うんこ

こひくんに秘密にしていることがある。

話はわたしが小学生のころに遡る。
まだふんどしになる前、『僕らの七日間戦争』とか出てた頃の宮沢りえが、雑誌のインタビューで『日課は毎朝歯ブラシに歯磨き粉を出すとき、うんこのようにとぐろを巻くこと。キレイに出来たらその日一日幸せになる!』と答えていた。
エーッ!?す、すっげー!宮沢りえがうんこ!?か、かわいいー!!!
それを読んでものすごく感銘をうけた小学生のわたしは早速やってみた。

…うまくできなかった。何度もトライした。お母さんに見つかってすっげー怒られた。「このバカッ!無駄遣いっ!」って殴られた。

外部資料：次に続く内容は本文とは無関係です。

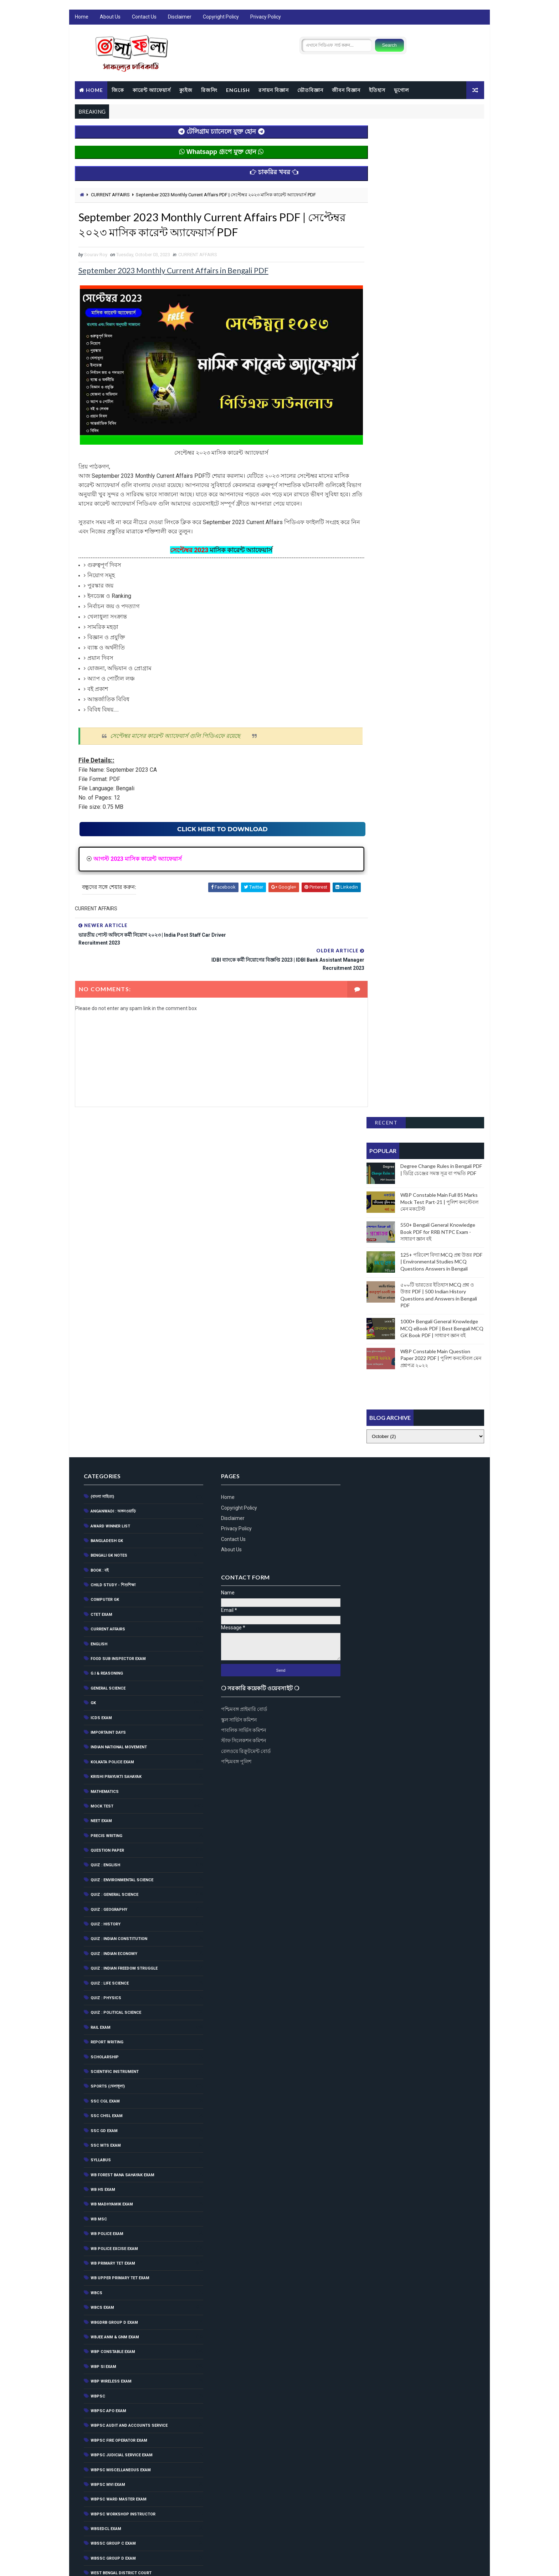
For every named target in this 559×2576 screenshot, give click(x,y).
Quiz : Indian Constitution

無駄遣いなのはこちらだって百も承知だ!だけど、無駄遣いがなんだってんだ!こちとら幸せを追い求めてやってんだ!幸せの代償が無駄遣いなら安いもんじゃないか!
と言い張りたい気持ちはあったが、また見つかると殴られるし、幸せを求めてする行為なのに怒られたら元も子もないので、自分の中で無駄遣いにならないようルールを決め、それからも親の目を盗んでこそこそうんこを作り続けた。

そう。この歳になるまで。
たぶん今はもう宮沢りえは馬鹿馬鹿しくて投げ出したであろうこの日課を、わたしは小学生の頃からコツコツと細く長くこの歳までやり続けてるってワケ。ちょっと自慢っぽい言い方になるけど。


でもこの事こひくんに言ってない。もしバレたらまた「このバカッ!無駄遣いっ!」って殴られるかもしんないと思うと(トラウマ)怖くて言えない。あげく普段からあいつは、「おまえは小学生並みだ」とわたしのことをバカにしてるフシがあるので、「うんこ作ってます」なんて言った日にゃあそれこそドツボにはまりかねない。

この日記はこひくんも見ると思うので、どういう反応をされるかハラハラドキドキしている。もしこひくんが「この無駄遣いっ!」と怒り出すようなら、こちらは別れることも辞さない構えだ。